DATA Start Marker

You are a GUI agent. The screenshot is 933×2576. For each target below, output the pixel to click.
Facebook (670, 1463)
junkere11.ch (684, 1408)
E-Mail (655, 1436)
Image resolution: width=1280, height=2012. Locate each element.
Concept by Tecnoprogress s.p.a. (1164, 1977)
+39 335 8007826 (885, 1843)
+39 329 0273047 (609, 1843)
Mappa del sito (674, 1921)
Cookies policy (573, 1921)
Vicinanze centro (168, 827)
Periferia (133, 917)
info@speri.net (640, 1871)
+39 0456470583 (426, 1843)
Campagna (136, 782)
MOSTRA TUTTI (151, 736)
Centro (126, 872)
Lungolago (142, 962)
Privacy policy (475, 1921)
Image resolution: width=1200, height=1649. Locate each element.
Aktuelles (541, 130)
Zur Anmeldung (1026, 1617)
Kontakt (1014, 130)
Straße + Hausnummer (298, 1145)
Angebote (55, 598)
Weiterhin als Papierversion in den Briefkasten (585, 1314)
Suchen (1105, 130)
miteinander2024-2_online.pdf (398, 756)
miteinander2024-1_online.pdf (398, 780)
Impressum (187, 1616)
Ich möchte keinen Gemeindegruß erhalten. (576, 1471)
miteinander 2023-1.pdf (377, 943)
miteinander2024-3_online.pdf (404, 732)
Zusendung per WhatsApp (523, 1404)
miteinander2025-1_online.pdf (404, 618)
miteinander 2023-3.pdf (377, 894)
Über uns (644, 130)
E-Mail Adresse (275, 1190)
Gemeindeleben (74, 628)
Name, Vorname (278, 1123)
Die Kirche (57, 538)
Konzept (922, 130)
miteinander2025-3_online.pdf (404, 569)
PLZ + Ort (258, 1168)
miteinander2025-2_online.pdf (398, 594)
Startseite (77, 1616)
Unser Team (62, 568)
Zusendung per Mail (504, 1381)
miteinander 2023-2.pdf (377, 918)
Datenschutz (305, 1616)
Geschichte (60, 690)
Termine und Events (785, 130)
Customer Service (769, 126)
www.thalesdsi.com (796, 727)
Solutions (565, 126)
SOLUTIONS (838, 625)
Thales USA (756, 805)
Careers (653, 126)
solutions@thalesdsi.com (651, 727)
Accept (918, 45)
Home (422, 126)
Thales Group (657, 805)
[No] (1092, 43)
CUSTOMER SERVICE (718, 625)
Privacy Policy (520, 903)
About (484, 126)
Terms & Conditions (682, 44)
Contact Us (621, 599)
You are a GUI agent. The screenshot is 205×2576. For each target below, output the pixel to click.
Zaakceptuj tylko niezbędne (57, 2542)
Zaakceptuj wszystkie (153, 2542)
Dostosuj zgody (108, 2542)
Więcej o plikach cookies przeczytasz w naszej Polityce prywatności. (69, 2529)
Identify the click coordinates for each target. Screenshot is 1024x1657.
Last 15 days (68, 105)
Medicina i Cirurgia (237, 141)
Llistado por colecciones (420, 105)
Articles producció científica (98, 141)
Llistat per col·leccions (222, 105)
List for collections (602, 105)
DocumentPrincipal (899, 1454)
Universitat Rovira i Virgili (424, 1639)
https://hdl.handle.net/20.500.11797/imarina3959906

DATA End Marker

= TASK STATEMENT =
Word for word, reproduce every line of the data.

= WRITTEN SOLUTION =
You are a GUI agent. The screenshot is 933×2576. For each target below, output the pixel to click.
Facebook (670, 1463)
junkere11.ch (684, 1408)
E-Mail (655, 1436)
Image resolution: width=1280, height=2012. Locate each element.
Concept by Tecnoprogress s.p.a. (1164, 1977)
+39 335 8007826 (885, 1843)
+39 329 0273047 (609, 1843)
Mappa del sito (674, 1921)
Cookies policy (573, 1921)
Vicinanze centro (168, 827)
Periferia (133, 917)
info@speri.net (640, 1871)
+39 0456470583 (426, 1843)
Campagna (136, 782)
MOSTRA TUTTI (151, 736)
Centro (126, 872)
Lungolago (142, 962)
Privacy policy (475, 1921)
Image resolution: width=1200, height=1649. Locate each element.
Aktuelles (541, 130)
Zur Anmeldung (1026, 1617)
Kontakt (1014, 130)
Straße + Hausnummer (298, 1145)
Angebote (55, 598)
Weiterhin als Papierversion in den Briefkasten (585, 1314)
Suchen (1105, 130)
miteinander2024-2_online.pdf (398, 756)
miteinander2024-1_online.pdf (398, 780)
Impressum (187, 1616)
Ich möchte keinen Gemeindegruß erhalten. (576, 1471)
miteinander 2023-1.pdf (377, 943)
miteinander2024-3_online.pdf (404, 732)
Zusendung per WhatsApp (523, 1404)
miteinander2025-1_online.pdf (404, 618)
miteinander 2023-3.pdf (377, 894)
Über uns (644, 130)
E-Mail Adresse (275, 1190)
Gemeindeleben (74, 628)
Name, Vorname (278, 1123)
Die Kirche (57, 538)
Konzept (922, 130)
miteinander2025-3_online.pdf (404, 569)
PLZ + Ort (258, 1168)
miteinander2025-2_online.pdf (398, 594)
Startseite (77, 1616)
Unser Team (62, 568)
Zusendung per Mail (504, 1381)
miteinander 2023-2.pdf (377, 918)
Datenschutz (305, 1616)
Geschichte (60, 690)
Termine und Events (785, 130)
Customer Service (769, 126)
www.thalesdsi.com (796, 727)
Solutions (565, 126)
SOLUTIONS (838, 625)
Thales USA (756, 805)
Careers (653, 126)
solutions@thalesdsi.com (651, 727)
Accept (918, 45)
Home (422, 126)
Thales Group (657, 805)
[No] (1092, 43)
CUSTOMER SERVICE (718, 625)
Privacy Policy (520, 903)
About (484, 126)
Terms & Conditions (682, 44)
Contact Us (621, 599)
You are a GUI agent. The screenshot is 205×2576. For each target below, output the pixel to click.
Zaakceptuj tylko niezbędne (57, 2542)
Zaakceptuj wszystkie (153, 2542)
Dostosuj zgody (108, 2542)
Więcej o plikach cookies przeczytasz w naszej Polityce prywatności. (69, 2529)
Identify the click coordinates for each target. Screenshot is 1024x1657.
Last 15 days (68, 105)
Medicina i Cirurgia (237, 141)
Llistado por colecciones (420, 105)
Articles producció científica (98, 141)
Llistat per col·leccions (222, 105)
List for collections (602, 105)
DocumentPrincipal (899, 1454)
Universitat Rovira i Virgili (424, 1639)
https://hdl.handle.net/20.500.11797/imarina3959906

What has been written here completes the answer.